А там, куда Лунякин спешил, гостей не ждали. Уже собирались ложиться спать, досматривали телевизор, позевывая. За окном стихал город: гул машин, громыханье трамваев полегоньку утишивались. И тут объявился нежданный гость – Лунякин.
Прибыл гость, и квартира словно сбросила дрему. Хозяин пошел вниз, во двор, отпирать гараж. Своей машины пока не было, но гараж имелся. Хозяйка готовила скорый ужин. Хозяйская же дочка хрумтела хуторским гостинцем – репкою. Теперь, по весне, тем более в городе, этот нехитрый овощ был едов и сладок.
Когда мужики вернулись в квартиру, уже и хозяйка репкой баловалась, грызла. Гость засмеялся, спросил:
– Лучше ваших апельсинов? То-то… Ты помнишь? – обратился он к хозяину. – Раньше-то как ее любили. По краю левады насадит мать, оставит в зиму, а рано весной, еще никакой зелени нет, так в охотку едим. Потом перестали сажать, позабыли. А это наш новый агроном привез, говорит, лечебное, от всех болезней, называется топинамбур. Получше разглядел: да это же репка! Помнишь?
– Репка… – передразнила гостя хозяйка. – Ты чего глаз не казал всю зиму? Нету и нет…
– Наскучали? – спросил Лунякин. – Приехали бы на провед. Дурачья зима какая-то, – пожаловался он. – То одно, то другое. Зимовка тяжелая. Потом опять меня в район сватали, еле отбился.
Лунякин председательствовал в колхозе, и который год уже звали его в район.
– Не хочешь в начальство?
– Нет. Не желаю. А потом я ногу сломал, – вспомнил он. – Да… Угораздило. На ровном месте сиганул и не встал. Срасталась плохо. Видно, уже не молоденькие, – пожаловался он.
– Ну да? – удивилась хозяйка. – Слава богу, дошло, – и, поглядев с улыбкой на мужа и гостя, добавила насмешливо: – Женихи…
– Отженихались… – покачал головой Лунякин. – Отгулялись, седоклокие… – взъерошил он свои густые черные волосы в жестких кольцах. Седины там было не счесть. – Отгулялись… Теперь вот чья пора, – шагнул он к хозяйской дочке, обнимая ее. – Мои девки велели тебя привезти. Каникулы ведь… Троек-то нет?
– Нет, – ответила девочка.
– Ну, и поехали. Завтра поднимемся – и айда. Дела я сделал.
– А секция? А музыка? – всполошилась хозяйка. – Да там и каникулы-то – кот наплакал. Неделя всего.
– Мама… – просяще протянула девочка.
– Поедем, поедем, – успокоил ее Лунякин. – Мне девки приказывали – высшее начальство. Они уж с каких пор галдят. Моды им городские расскажешь, песни. Молочка попьешь. Заморилось дите совсем с секциями с вашими, – пожалел он.
Хозяйская девочка и впрямь гляделась не больно хорошо.
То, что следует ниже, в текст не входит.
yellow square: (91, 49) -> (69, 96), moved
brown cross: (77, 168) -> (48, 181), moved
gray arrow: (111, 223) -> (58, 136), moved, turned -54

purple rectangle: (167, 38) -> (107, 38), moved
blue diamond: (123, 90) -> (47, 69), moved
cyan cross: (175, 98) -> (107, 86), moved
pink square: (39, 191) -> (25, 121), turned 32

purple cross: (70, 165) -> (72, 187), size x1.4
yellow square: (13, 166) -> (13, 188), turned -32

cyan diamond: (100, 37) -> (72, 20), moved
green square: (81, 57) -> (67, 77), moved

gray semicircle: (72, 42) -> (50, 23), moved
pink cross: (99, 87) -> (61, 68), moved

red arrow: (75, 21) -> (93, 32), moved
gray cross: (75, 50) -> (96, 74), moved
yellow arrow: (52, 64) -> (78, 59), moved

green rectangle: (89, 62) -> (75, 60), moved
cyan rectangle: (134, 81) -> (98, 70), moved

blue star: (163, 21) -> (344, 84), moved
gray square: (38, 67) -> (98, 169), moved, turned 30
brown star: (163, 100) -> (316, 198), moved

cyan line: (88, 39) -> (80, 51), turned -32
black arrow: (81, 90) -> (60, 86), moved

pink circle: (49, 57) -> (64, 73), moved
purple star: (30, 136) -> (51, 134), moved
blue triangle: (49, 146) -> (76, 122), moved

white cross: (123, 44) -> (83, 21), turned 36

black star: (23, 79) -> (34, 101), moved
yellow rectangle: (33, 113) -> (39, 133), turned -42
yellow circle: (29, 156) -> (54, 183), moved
Рослая, но в юной худобе: с тонкими руками, угловатыми, худыми плечиками.
– Ну, ладно, поезжай, – разрешила мать. – Но чтоб вот такая приехала… – надула она щеки. – Хуторская…
– Сделаем, – пообещал гость. – Поставим на интенсивный откорм. У нас скотина за сутки по килограмму привеса дает. А мы чем хуже? А? – спросил он. – Даешь килограмм привеса? Берем обязательство?
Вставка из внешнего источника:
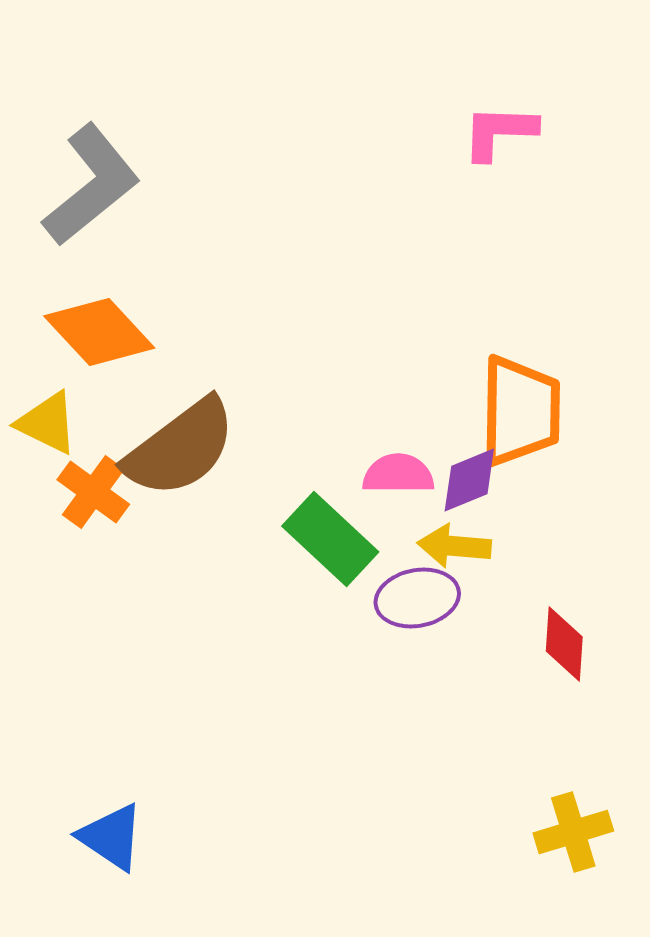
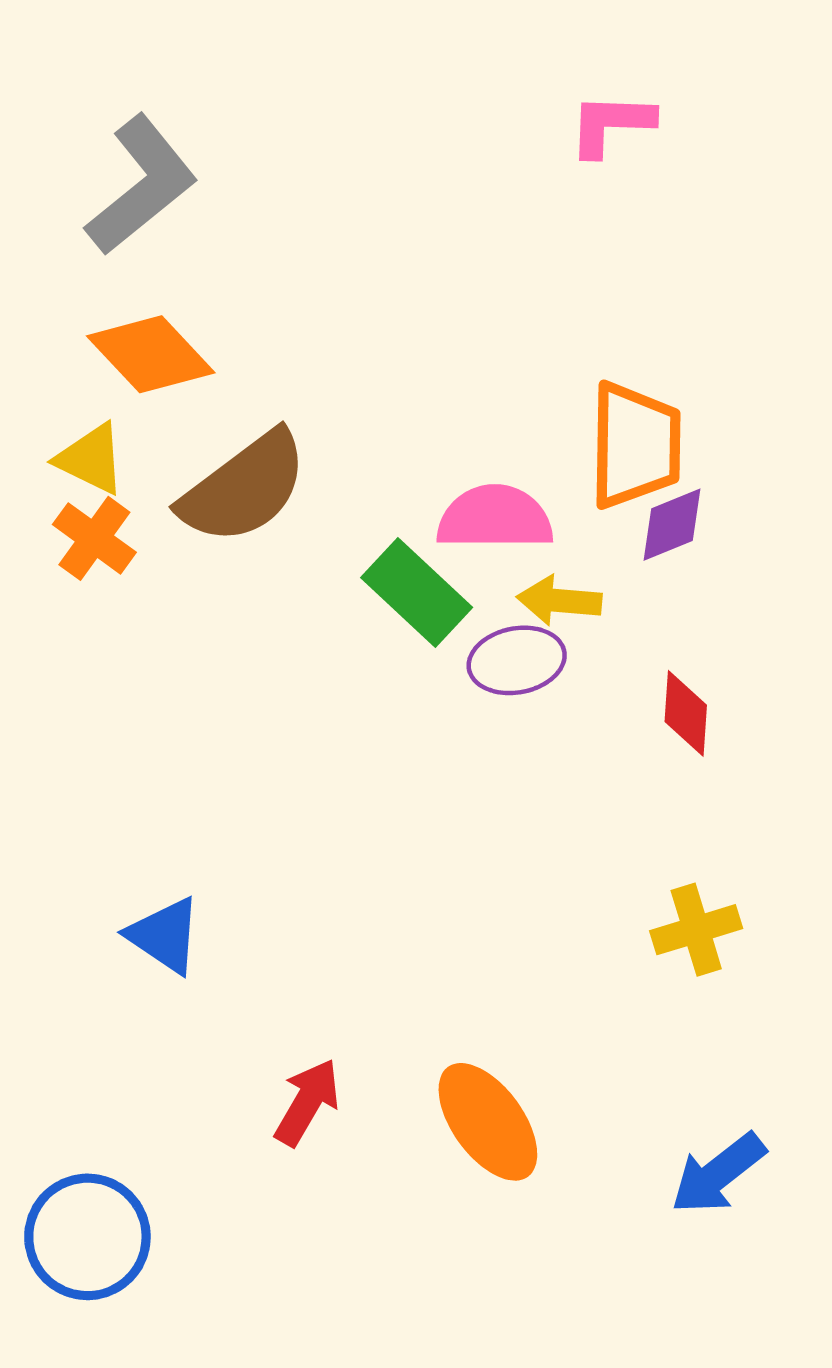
pink semicircle: (398, 474) -> (495, 518), size x1.4
purple diamond: (469, 480) -> (672, 525), moved
orange cross: (93, 492) -> (94, 538), moved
– Берем, – весело согласилась девочка.
– Вот и хорошо. А где дедуня? – вспомнил вдруг гость. – Либо уже спать улегся? С курами? Или на гости подался?
Хозяин смешался, растерянно поглядел на жену, но и та не сразу нашлась, замерев с недоеденной репкой в руках. Девочка, дочка их, взглянула на смолкших родителей и сказала спокойно:
– Дедушка у нас не живет. Он теперь в доме престарелых.
– Не болтай, чего не понимаешь! – оборвала ее мать. – Сколько раз говорить, не в доме престарелых, а в доме ветеранов войны. Ветеранов войны, – подчеркнула она. – Это огромная разница. А ты плетешь… Иди ложись спать! Утром не добудишься, не поднимешь ее, а вечером…
Девочка опустила глаза и ушла, хозяйка продолжала речь:
– Услышит где-то и плетет. Повторяет чужие глупости. Не варит башка. Пойду и я ложиться, – внезапно решила она. – Вчера так плохо спала, и завтра чуть свет… Так надоело…
Она ушла, и мужчины остались одни, в тесной кухне, за столом, друг перед другом.
На воле отходил к ночному покою вечерний город. Реже и звучнее бежали по пустеющей гулкой улице трамваи. В небе, над крышами, в стороне западной, светила неяркая, но чистая заря. В кухне темнело.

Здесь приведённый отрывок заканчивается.